Profound regeneration deficit in Pax7 ^{lacZ/l acZ} muscle after acute injury. Lower hind limb sections from Pax7 ^{+ / +} (A–D) or Pax7 ^lacZ/lacZ (E–H) mice 1 mo after CTX stained with hematoxylin–eosin (A, B, E, and F), Van Gieson's (C and G; pink stain), and Alizarin red (D and H; red stain). (B and F) Higher magnifications of A and E, respectively. Note the efficient muscle regeneration in Pax7 ^{+ / +} TA characterized by numerous large centrally nucleated regenerating myofibers (B, arrows), with no extensive calcium deposition, adipogenesis, or fibrogenesis (A–D). In contrast, injured Pax7 ^lacZ/lacZ TA (E–H) displays only rare and small centrally nucleated myofibers (F, arrows); instead, the muscle was replaced by calcium deposits (H, arrowhead), adipocytes (F, arrowheads), or fibrosis (G, arrowhead). Sections from Pax7 ^{+ / +} (I and J) and Pax7 ^lacZ/lacZ littermates (K and L) 10 d after crush injury reveal an efficient muscle regeneration process in Pax7 ^{+ / +} TA (I), whereas only rare centrally nucleated myofibers are observed in Pax7 ^lacZ/lacZ TA (K, arrows).

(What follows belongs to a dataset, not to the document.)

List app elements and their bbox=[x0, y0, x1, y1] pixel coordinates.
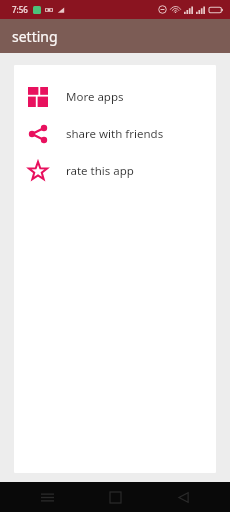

Instead, muscle is infiltrated by inflammatory cells and replaced by fibrosis and large calcium deposits (L). The arrowheads in J indicate normal regenerative fibers in wild type. Central myonuclei in regenerated TA myofibers from Pax7 ^{+ / +} (M) and Pax7 ^lacZ/lacZ (N) muscle 10 d after CTX injection are BrdU⁺ (DAB, brown; N, arrowheads) after multiple BrdU injections during the period of regeneration. Low efficiency of muscle regeneration in the Pax7 ^lacZ/lacZ (P) is contrasted with the robust regeneration in Pax7 ^{+ / +} (O), as demonstrated by the expression of Desmin (FITC, green). P, plantarus; T, tendon.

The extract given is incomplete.